Start of Block
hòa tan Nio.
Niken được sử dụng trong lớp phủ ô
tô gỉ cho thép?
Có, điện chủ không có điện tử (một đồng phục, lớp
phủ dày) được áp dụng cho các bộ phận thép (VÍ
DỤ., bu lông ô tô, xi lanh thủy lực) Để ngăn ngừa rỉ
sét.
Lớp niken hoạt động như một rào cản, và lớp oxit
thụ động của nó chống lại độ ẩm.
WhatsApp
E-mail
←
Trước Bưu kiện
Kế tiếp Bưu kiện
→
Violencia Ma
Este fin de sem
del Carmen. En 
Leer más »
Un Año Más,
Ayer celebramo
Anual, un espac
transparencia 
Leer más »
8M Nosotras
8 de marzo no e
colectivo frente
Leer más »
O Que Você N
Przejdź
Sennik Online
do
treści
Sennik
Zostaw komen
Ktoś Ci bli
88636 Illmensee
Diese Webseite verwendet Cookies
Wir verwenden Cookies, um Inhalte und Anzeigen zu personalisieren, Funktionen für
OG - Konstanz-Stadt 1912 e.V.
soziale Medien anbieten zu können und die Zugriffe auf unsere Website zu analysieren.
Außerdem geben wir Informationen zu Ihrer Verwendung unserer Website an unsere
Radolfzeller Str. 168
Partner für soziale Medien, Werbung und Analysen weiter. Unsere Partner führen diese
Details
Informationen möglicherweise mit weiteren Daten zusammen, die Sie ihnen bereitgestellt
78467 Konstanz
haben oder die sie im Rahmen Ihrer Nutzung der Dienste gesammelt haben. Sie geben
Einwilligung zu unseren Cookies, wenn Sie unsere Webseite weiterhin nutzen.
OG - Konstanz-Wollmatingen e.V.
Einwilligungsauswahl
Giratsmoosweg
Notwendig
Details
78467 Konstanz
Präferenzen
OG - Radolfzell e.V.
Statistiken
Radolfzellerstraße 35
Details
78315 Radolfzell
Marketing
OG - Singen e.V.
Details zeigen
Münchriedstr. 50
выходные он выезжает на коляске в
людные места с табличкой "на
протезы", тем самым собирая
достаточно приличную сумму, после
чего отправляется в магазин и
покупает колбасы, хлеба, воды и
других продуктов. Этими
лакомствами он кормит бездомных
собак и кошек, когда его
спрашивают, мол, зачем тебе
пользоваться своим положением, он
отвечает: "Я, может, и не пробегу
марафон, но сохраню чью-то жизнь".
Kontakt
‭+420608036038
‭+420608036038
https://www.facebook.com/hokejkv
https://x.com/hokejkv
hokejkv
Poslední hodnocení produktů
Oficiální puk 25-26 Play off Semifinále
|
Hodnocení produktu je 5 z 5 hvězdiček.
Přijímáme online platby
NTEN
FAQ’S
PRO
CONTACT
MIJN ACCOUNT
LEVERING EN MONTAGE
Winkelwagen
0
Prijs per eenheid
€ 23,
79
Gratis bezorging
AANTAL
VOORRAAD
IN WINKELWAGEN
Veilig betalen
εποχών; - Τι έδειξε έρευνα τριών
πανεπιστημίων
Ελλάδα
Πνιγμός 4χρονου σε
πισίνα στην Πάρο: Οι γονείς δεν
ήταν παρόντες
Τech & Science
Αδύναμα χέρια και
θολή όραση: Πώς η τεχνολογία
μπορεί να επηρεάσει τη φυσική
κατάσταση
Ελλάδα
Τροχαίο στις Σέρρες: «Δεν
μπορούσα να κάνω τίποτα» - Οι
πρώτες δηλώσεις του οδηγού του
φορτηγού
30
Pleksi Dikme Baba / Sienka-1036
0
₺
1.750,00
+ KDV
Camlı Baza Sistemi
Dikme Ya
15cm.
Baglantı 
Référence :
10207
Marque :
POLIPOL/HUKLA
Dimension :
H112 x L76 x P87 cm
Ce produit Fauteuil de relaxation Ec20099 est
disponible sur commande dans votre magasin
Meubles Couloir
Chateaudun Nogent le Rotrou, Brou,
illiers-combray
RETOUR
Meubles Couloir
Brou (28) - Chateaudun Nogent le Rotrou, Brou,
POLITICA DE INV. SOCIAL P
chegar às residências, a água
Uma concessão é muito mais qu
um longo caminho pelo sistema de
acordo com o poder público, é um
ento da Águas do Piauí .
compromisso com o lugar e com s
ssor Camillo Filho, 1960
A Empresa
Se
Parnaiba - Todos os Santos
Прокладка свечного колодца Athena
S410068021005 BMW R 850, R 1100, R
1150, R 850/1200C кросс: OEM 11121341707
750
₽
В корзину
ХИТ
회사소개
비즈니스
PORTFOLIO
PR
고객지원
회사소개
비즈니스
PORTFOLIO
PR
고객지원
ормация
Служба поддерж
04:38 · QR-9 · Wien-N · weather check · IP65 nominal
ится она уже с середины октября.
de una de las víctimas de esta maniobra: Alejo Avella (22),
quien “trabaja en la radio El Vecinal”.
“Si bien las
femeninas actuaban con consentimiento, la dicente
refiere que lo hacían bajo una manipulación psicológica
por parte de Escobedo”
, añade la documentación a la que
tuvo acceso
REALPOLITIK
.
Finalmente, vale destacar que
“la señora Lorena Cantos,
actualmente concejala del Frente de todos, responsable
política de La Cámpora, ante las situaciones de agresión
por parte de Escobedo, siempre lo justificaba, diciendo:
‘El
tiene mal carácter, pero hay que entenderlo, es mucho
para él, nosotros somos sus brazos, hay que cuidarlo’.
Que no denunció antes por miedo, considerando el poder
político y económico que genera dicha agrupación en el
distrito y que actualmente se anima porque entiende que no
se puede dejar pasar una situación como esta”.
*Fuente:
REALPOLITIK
End of Block
Required work> Write out every line from the records above, word for word.

Task answer>
hòa tan Nio.
Niken được sử dụng trong lớp phủ ô
tô gỉ cho thép?
Có, điện chủ không có điện tử (một đồng phục, lớp
phủ dày) được áp dụng cho các bộ phận thép (VÍ
DỤ., bu lông ô tô, xi lanh thủy lực) Để ngăn ngừa rỉ
sét.
Lớp niken hoạt động như một rào cản, và lớp oxit
thụ động của nó chống lại độ ẩm.
WhatsApp
E-mail
←
Trước Bưu kiện
Kế tiếp Bưu kiện
→
Violencia Ma
Este fin de sem
del Carmen. En 
Leer más »
Un Año Más,
Ayer celebramo
Anual, un espac
transparencia 
Leer más »
8M Nosotras
8 de marzo no e
colectivo frente
Leer más »
O Que Você N
Przejdź
Sennik Online
do
treści
Sennik
Zostaw komen
Ktoś Ci bli
88636 Illmensee
Diese Webseite verwendet Cookies
Wir verwenden Cookies, um Inhalte und Anzeigen zu personalisieren, Funktionen für
OG - Konstanz-Stadt 1912 e.V.
soziale Medien anbieten zu können und die Zugriffe auf unsere Website zu analysieren.
Außerdem geben wir Informationen zu Ihrer Verwendung unserer Website an unsere
Radolfzeller Str. 168
Partner für soziale Medien, Werbung und Analysen weiter. Unsere Partner führen diese
Details
Informationen möglicherweise mit weiteren Daten zusammen, die Sie ihnen bereitgestellt
78467 Konstanz
haben oder die sie im Rahmen Ihrer Nutzung der Dienste gesammelt haben. Sie geben
Einwilligung zu unseren Cookies, wenn Sie unsere Webseite weiterhin nutzen.
OG - Konstanz-Wollmatingen e.V.
Einwilligungsauswahl
Giratsmoosweg
Notwendig
Details
78467 Konstanz
Präferenzen
OG - Radolfzell e.V.
Statistiken
Radolfzellerstraße 35
Details
78315 Radolfzell
Marketing
OG - Singen e.V.
Details zeigen
Münchriedstr. 50
выходные он выезжает на коляске в
людные места с табличкой "на
протезы", тем самым собирая
достаточно приличную сумму, после
чего отправляется в магазин и
покупает колбасы, хлеба, воды и
других продуктов. Этими
лакомствами он кормит бездомных
собак и кошек, когда его
спрашивают, мол, зачем тебе
пользоваться своим положением, он
отвечает: "Я, может, и не пробегу
марафон, но сохраню чью-то жизнь".
Kontakt
‭+420608036038
‭+420608036038
https://www.facebook.com/hokejkv
https://x.com/hokejkv
hokejkv
Poslední hodnocení produktů
Oficiální puk 25-26 Play off Semifinále
|
Hodnocení produktu je 5 z 5 hvězdiček.
Přijímáme online platby
NTEN
FAQ’S
PRO
CONTACT
MIJN ACCOUNT
LEVERING EN MONTAGE
Winkelwagen
0
Prijs per eenheid
€ 23,
79
Gratis bezorging
AANTAL
VOORRAAD
IN WINKELWAGEN
Veilig betalen
εποχών; - Τι έδειξε έρευνα τριών
πανεπιστημίων
Ελλάδα
Πνιγμός 4χρονου σε
πισίνα στην Πάρο: Οι γονείς δεν
ήταν παρόντες
Τech & Science
Αδύναμα χέρια και
θολή όραση: Πώς η τεχνολογία
μπορεί να επηρεάσει τη φυσική
κατάσταση
Ελλάδα
Τροχαίο στις Σέρρες: «Δεν
μπορούσα να κάνω τίποτα» - Οι
πρώτες δηλώσεις του οδηγού του
φορτηγού
30
Pleksi Dikme Baba / Sienka-1036
0
₺
1.750,00
+ KDV
Camlı Baza Sistemi
Dikme Ya
15cm.
Baglantı 
Référence :
10207
Marque :
POLIPOL/HUKLA
Dimension :
H112 x L76 x P87 cm
Ce produit Fauteuil de relaxation Ec20099 est
disponible sur commande dans votre magasin
Meubles Couloir
Chateaudun Nogent le Rotrou, Brou,
illiers-combray
RETOUR
Meubles Couloir
Brou (28) - Chateaudun Nogent le Rotrou, Brou,
POLITICA DE INV. SOCIAL P
chegar às residências, a água
Uma concessão é muito mais qu
um longo caminho pelo sistema de
acordo com o poder público, é um
ento da Águas do Piauí .
compromisso com o lugar e com s
ssor Camillo Filho, 1960
A Empresa
Se
Parnaiba - Todos os Santos
Прокладка свечного колодца Athena
S410068021005 BMW R 850, R 1100, R
1150, R 850/1200C кросс: OEM 11121341707
750
₽
В корзину
ХИТ
회사소개
비즈니스
PORTFOLIO
PR
고객지원
회사소개
비즈니스
PORTFOLIO
PR
고객지원
ормация
Служба поддерж
04:38 · QR-9 · Wien-N · weather check · IP65 nominal
ится она уже с середины октября.
de una de las víctimas de esta maniobra: Alejo Avella (22),
quien “trabaja en la radio El Vecinal”.
“Si bien las
femeninas actuaban con consentimiento, la dicente
refiere que lo hacían bajo una manipulación psicológica
por parte de Escobedo”
, añade la documentación a la que
tuvo acceso
REALPOLITIK
.
Finalmente, vale destacar que
“la señora Lorena Cantos,
actualmente concejala del Frente de todos, responsable
política de La Cámpora, ante las situaciones de agresión
por parte de Escobedo, siempre lo justificaba, diciendo:
‘El
tiene mal carácter, pero hay que entenderlo, es mucho
para él, nosotros somos sus brazos, hay que cuidarlo’.
Que no denunció antes por miedo, considerando el poder
político y económico que genera dicha agrupación en el
distrito y que actualmente se anima porque entiende que no
se puede dejar pasar una situación como esta”.
*Fuente:
REALPOLITIK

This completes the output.